One view of SRH is that of a largely subjective self-assessment, where many individually relevant components are weighed internally and translated into a response. Thus, it is not an objective measure of health (like blood pressure or heart rate); rather, it is the result of a cognitive process combining the different physiological, psychological, and social factors an individual sees personally as “health-related” [24]. In this way, SRH may reflect spontaneous self-assessments of health as well as “enduring self-concepts” [25], both of which can be influenced by an individual’s expectations, peers, and environment.
One frequent theme of the research is of the multidimensional nature of SRH; an individual’s global health encompasses both physical and psychological dimensions. This is explicitly reflected in the National Institute of Health (NIH)-funded Patient-Reported Outcomes Measurement Information System (PROMIS) global health scale [26] and the center for disease control and prevention (CDC)’s Healthy Days scale [27]. Both of these measures have one SRH item, alongside other items measuring physical and mental health. A large body of empirical research supports relations between SRH and physical health symptoms [25, 28, 29], social support [25, 28, 29], cardiovascular disease [17], depression [5, 28, 30], and mood/vitality [29, 31]. SRH also moderately-to-weakly relates to various health behaviors: sleep [4, 32–34], alcohol use [5, 31, 35], smoking [25, 35, 36], exercise [31, 36, 37], and diet [37]. In sum, there is compelling support for the view that SRH reflects a range of physical, mental, and social factors, and furthermore these relations are relatively consistent across different age and gender groups [28].

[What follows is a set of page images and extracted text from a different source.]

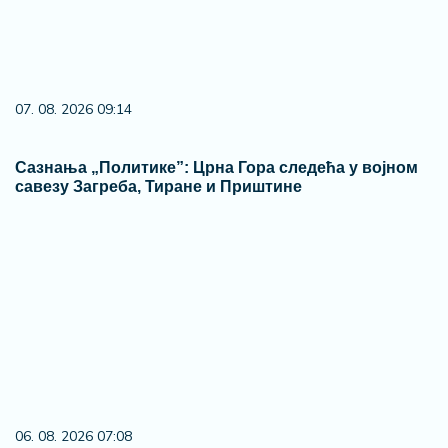
06. 08. 2026 07:08
Evo u kojim banjama važi vaučer od 10.000 dinara -
kompletan spisak destinacija u Srbiji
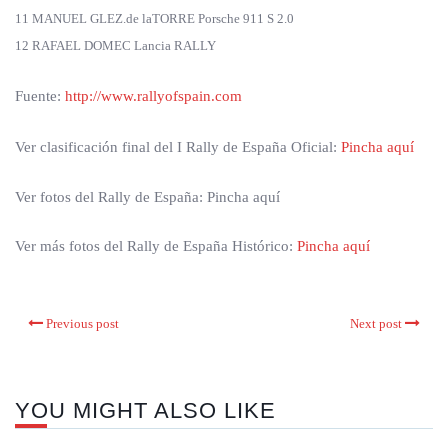
11 MANUEL GLEZ.de laTORRE Porsche 911 S 2.0
12 RAFAEL DOMEC Lancia RALLY
Fuente:
http://www.rallyofspain.com
Ver clasificación final del I Rally de España Oficial:
Pincha aquí
Ver fotos del Rally de España: Pincha aquí
Ver más fotos del Rally de España Histórico:
Pincha aquí
Previous post
Next post
YOU MIGHT ALSO LIKE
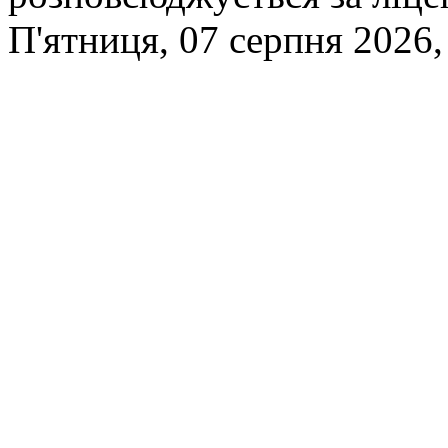
П'ятниця, 07 серпня 2026,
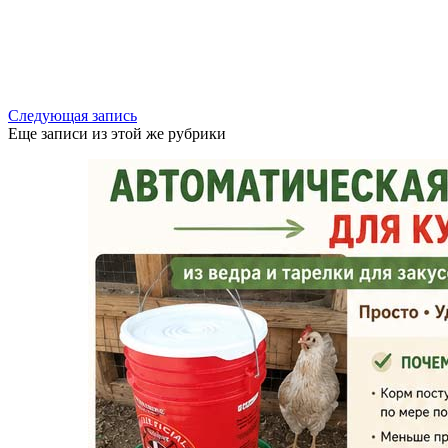
Следующая запись
Еще записи из этой же рубрики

Military research into SRH has been far less comprehensive, focusing mainly on relations between SRH and military-specific health factors, such as combat exposure, PTSD and brain trauma, poor sleep, and physical injury [2, 7, 15, 19, 38–40]. Poor SRH has also been found to predict high outpatient services upon return from deployment [41] and a higher risk of musculoskeletal injury in female Soldiers [42]. The high sensitivity but relative lack of specificity of SRH may be an advantage or a disadvantage, depending on how the measure is used. Although it may lack diagnostic precision in clinical contexts, SRH and similar measures of total health have been proposed as efficient population-monitoring tools [11, 24, 27, 28, 30]. Owing to a number of factors, there is growing interest in SRH, and in related constructs such as health-related quality of life, in military research.

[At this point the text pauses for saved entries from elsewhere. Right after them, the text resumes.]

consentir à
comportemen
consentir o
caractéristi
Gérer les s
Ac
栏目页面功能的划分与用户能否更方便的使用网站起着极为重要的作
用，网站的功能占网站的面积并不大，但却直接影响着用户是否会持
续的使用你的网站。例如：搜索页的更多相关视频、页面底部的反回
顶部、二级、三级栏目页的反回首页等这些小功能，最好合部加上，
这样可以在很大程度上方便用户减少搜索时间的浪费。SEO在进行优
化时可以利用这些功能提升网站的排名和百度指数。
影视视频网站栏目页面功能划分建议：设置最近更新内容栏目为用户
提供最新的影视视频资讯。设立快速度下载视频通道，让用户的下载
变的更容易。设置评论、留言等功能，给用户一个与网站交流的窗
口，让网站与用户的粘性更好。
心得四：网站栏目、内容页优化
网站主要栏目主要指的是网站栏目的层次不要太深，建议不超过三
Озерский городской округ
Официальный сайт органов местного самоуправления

Within the Department of Defense (DoD), initiatives frequently adopt an integrative approach to health, wellbeing, and readiness. One widespread tenet is that “humans are more important than hardware” [43]. The importance of this tenet is underscored by two longstanding trends: the job demands of modern warfare have increased and diversified; and non-communicable diseases are posing greater threats to health, both in general and military populations [44]. Initiatives such as Total Force Fitness (TFF) [45] and comprehensive soldier fitness [46, 47] adopt the philosophy that many distinct aspects contribute to human performance, including physical and mental health, spiritual wellbeing, family relations, and work-related demands. There is a clear need to understand how these various interrelated components affect overall health and performance.
The present analysis used data from the Global Assessment Tool (GAT), which began under the comprehensive soldier fitness program in October, 2009 [48, 49]. The GAT primarily consists of scales that measure psychosocial wellbeing (or “fitness”) in four core domains: emotional, social, spiritual, and family fitness. These domains have various subscales, as previously detailed by others [48]. The largest is the emotional domain, which is composed of six scales (adaptability, bad/good coping, catastrophizing, depression, optimism, positive/negative affect), followed by social (friendship, loneliness, engagement, and organizational trust), family (satisfaction and support), and spiritual (only one scale) support. In 2012, pilot items were added to the GAT to measure a fifth dimension of physical fitness. The new items covered nutrition behaviors, sleep quality, physical activity, and other indicators of general health, such as SRH (which has since been removed, and other items modified). The GAT is also completed annually by all Army personnel, which allows for the comparison of various subgroups, based on service-component (i.e., Active Duty, Reserve, National Guard) and demographic characteristics.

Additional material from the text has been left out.